Here's my take on the category with one object whose morphisms are functors \$$\mathbf{M}\to\mathbf{M}\$$: Like Jonathan said, such a functor is entirely determined by where it sends morphisms corresponding to prime numbers (although I would include \$$0\$$ in that list), and we're completely free to decide where to send them (except, because \$$0\cdot n = 0\$$ for all \$$n\$$, we must either send \$$0\$$ to \$$0\$$ or send *everything* to \$$1\$$).
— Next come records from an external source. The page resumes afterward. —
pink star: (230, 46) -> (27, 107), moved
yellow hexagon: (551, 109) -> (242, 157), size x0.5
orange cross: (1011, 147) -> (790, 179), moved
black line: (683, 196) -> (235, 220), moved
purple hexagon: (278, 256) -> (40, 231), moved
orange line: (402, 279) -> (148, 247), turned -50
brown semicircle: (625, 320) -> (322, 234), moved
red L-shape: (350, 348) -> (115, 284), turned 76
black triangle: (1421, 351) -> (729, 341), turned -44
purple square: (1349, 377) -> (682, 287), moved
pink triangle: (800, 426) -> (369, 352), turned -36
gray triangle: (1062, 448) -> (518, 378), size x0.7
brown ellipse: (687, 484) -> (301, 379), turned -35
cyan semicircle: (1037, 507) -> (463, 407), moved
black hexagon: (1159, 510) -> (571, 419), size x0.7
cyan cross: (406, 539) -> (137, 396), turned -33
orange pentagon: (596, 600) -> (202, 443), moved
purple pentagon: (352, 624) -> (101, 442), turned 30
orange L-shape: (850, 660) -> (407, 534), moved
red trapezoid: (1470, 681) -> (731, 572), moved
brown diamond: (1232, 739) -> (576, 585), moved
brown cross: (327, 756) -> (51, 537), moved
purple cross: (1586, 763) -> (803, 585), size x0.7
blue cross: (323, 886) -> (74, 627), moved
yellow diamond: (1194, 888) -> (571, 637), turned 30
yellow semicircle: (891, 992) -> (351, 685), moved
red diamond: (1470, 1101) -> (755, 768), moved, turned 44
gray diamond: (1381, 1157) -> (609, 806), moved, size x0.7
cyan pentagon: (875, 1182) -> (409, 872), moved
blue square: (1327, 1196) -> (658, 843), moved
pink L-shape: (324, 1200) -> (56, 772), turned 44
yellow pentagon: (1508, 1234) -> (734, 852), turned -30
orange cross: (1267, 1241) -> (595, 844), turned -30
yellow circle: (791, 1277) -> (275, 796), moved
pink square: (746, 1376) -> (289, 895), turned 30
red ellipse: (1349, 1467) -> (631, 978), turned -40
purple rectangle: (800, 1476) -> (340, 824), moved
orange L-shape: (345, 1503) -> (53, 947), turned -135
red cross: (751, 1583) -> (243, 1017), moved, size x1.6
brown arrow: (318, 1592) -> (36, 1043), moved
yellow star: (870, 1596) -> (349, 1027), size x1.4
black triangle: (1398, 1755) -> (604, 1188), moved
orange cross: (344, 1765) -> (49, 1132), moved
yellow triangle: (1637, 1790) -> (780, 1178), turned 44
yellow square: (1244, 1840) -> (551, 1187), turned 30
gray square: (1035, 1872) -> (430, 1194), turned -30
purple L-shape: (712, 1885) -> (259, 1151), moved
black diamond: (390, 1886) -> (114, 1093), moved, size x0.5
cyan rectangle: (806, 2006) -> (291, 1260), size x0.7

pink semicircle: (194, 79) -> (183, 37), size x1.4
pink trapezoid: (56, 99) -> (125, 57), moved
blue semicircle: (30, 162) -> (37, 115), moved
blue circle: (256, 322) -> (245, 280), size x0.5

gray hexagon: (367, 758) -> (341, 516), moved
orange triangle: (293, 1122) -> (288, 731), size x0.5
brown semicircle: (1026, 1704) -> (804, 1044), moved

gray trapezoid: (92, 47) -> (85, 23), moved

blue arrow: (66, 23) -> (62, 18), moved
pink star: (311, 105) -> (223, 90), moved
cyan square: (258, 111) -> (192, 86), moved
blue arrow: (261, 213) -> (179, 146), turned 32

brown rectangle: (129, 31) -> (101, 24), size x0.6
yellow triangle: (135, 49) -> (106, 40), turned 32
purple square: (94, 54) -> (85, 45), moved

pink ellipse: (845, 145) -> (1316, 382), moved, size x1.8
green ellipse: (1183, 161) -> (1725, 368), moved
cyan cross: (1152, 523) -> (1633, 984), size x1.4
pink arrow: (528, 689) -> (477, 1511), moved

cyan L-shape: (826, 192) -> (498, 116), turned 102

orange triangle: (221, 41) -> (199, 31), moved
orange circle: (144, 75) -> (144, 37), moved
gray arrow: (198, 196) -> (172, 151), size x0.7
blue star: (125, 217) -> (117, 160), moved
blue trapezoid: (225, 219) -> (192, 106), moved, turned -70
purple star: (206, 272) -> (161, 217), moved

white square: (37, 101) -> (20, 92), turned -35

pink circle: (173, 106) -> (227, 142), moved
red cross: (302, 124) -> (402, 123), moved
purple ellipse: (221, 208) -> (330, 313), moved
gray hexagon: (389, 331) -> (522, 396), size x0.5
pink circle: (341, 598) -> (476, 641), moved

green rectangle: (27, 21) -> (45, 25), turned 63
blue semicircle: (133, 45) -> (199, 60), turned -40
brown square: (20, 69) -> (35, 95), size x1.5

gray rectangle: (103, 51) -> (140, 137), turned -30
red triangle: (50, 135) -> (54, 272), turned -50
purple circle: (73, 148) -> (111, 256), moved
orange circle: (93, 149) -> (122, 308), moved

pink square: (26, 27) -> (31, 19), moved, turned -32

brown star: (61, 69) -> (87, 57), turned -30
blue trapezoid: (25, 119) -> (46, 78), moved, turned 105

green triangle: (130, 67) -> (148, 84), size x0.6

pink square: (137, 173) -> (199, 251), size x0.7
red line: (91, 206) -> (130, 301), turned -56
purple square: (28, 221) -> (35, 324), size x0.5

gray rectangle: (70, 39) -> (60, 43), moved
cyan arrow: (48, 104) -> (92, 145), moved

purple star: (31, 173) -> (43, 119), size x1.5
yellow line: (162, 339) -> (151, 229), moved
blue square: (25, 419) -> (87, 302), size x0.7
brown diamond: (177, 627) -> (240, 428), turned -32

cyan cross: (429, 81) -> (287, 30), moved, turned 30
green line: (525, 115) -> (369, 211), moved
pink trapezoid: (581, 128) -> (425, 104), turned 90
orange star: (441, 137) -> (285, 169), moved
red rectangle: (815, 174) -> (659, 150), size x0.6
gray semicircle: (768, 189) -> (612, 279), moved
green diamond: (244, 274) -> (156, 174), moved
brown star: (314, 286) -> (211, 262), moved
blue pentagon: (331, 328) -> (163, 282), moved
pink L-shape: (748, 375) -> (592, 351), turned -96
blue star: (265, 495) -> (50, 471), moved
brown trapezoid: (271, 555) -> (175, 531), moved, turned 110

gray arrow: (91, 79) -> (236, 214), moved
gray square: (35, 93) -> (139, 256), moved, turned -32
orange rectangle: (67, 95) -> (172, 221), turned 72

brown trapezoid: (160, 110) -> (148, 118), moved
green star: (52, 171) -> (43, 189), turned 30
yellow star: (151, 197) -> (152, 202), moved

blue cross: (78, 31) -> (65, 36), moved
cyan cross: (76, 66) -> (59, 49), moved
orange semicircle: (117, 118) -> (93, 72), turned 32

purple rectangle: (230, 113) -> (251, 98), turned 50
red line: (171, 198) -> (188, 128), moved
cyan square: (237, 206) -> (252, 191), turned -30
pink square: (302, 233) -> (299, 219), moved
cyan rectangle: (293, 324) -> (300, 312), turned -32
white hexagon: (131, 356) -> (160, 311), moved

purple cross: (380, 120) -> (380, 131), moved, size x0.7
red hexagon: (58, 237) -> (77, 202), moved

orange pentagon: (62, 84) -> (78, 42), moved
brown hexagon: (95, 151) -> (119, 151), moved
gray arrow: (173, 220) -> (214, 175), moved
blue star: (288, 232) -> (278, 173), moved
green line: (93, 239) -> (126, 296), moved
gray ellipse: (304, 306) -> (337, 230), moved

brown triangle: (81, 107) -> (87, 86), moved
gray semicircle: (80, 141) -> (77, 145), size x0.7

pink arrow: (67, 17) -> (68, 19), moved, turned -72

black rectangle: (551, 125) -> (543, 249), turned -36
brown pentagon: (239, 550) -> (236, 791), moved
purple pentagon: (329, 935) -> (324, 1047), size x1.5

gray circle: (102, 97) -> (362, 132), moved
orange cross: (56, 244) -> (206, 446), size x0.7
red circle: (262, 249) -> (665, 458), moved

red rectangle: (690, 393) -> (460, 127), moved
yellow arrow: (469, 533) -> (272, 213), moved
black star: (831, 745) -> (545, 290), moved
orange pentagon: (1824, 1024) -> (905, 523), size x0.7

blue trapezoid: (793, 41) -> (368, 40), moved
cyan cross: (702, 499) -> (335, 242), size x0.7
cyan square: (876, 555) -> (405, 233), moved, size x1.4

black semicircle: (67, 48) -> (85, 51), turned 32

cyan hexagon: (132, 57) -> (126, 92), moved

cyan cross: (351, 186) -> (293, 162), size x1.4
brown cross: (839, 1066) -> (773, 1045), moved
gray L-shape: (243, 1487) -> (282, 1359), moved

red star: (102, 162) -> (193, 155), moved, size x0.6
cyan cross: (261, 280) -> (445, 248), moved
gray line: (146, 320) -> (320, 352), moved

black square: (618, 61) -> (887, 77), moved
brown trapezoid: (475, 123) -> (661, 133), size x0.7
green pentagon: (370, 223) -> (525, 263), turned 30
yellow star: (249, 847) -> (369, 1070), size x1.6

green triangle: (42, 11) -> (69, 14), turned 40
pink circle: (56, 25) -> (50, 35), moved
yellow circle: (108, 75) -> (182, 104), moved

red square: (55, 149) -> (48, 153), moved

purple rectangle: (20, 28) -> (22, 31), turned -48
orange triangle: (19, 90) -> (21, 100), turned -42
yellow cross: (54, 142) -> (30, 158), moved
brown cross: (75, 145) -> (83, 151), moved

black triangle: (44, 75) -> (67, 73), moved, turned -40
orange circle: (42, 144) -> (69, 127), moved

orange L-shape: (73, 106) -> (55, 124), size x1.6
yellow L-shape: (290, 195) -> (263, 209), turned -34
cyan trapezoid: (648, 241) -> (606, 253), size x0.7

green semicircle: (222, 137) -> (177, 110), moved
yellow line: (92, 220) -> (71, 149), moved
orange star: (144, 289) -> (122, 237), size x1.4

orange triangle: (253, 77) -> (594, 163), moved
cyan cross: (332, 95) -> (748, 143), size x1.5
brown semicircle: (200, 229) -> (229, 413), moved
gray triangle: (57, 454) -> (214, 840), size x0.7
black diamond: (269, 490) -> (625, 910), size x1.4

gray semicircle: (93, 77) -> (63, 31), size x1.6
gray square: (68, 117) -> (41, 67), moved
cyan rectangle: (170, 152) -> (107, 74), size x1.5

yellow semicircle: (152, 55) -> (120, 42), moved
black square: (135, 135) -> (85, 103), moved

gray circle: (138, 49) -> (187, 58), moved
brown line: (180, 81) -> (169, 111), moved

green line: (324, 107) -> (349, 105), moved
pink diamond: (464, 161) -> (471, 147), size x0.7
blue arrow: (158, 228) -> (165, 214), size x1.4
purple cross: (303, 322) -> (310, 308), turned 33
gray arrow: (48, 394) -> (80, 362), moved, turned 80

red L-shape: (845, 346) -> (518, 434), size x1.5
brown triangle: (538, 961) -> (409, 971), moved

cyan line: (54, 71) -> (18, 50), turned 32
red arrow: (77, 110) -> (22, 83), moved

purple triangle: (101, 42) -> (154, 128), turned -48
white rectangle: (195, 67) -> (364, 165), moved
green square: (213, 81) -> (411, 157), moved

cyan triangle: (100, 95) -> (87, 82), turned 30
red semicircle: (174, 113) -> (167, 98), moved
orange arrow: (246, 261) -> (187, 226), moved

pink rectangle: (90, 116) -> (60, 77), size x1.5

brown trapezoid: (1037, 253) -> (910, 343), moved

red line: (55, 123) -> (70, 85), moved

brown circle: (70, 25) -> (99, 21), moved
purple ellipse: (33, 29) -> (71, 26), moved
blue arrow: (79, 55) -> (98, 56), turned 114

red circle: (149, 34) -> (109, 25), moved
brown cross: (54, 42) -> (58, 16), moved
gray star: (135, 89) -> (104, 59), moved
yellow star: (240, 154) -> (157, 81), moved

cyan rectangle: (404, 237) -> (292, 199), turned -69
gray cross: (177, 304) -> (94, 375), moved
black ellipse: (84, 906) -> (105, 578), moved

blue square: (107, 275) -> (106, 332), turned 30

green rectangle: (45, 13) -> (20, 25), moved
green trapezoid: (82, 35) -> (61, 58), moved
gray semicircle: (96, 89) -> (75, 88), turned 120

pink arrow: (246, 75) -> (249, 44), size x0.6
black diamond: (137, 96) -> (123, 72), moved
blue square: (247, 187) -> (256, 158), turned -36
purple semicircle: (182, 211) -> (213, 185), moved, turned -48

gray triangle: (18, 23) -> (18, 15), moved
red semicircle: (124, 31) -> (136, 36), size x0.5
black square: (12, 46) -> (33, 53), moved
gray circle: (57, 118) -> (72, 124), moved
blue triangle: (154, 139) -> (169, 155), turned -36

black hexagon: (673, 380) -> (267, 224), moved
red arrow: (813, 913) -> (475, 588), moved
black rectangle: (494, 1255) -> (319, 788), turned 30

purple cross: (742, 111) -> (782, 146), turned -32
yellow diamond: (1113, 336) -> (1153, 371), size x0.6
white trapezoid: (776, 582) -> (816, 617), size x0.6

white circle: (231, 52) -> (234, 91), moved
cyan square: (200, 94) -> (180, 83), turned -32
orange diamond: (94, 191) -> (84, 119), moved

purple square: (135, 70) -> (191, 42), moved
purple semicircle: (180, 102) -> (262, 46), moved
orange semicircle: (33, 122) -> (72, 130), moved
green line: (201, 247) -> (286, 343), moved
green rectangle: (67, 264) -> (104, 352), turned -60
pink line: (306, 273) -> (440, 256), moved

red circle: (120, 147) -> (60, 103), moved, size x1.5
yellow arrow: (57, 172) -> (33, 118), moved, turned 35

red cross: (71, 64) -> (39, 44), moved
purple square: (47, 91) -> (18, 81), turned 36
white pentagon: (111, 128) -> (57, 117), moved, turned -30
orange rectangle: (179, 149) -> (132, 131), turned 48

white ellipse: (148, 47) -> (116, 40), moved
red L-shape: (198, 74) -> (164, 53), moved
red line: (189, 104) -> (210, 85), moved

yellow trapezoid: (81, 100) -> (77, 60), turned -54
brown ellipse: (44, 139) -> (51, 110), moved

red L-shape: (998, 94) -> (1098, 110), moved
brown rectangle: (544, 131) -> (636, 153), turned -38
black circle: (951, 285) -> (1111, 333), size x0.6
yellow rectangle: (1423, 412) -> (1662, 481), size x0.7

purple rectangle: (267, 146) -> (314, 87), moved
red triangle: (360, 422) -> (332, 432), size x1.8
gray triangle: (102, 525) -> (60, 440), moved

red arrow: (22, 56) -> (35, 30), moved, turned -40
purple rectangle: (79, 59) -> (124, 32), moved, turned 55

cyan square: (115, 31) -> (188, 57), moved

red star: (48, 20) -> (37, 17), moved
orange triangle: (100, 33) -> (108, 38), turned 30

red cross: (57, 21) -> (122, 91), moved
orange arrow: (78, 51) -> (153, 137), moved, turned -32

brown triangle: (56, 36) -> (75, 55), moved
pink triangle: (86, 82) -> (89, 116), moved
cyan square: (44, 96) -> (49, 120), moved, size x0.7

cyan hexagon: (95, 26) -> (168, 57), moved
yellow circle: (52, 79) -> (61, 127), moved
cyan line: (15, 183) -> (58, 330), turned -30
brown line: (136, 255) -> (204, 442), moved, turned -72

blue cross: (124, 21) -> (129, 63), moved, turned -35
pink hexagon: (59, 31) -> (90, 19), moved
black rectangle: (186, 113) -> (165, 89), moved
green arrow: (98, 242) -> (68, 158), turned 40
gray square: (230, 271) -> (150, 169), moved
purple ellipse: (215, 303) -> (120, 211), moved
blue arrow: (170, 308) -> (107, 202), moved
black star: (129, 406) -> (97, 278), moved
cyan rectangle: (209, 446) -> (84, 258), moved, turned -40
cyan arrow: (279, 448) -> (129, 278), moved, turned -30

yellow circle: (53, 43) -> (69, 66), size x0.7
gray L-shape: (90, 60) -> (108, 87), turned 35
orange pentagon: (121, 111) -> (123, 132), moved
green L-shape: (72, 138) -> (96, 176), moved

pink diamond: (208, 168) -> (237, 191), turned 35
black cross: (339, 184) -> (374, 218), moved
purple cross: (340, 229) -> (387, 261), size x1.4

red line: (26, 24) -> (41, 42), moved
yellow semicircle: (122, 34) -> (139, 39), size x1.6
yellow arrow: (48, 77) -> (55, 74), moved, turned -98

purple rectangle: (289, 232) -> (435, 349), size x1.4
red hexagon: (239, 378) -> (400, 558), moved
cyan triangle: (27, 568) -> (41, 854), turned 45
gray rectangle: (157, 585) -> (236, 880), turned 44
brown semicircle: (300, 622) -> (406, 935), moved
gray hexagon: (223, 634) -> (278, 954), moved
Therefore the set of morphisms in this category can be indexed by \$$\mathbb{N}^\mathbb{N}\cup \\{\ast\\}\$$, infinite sequences of natural numbers together with a special extra element, where a sequence \$$(n_0,n_1,n_2,\dots)\in\mathbb{N}^\mathbb{N}\$$ corresponds to the functor \$$\mathbf{M}\to\mathbf{M}\$$ sending each \$$k\$$th prime \$$p_k\$$ to \$$n_k\$$, and \$$\ast\$$ corresponds to the "send everything to the identity" morphism. All that's left is to describe how these compose.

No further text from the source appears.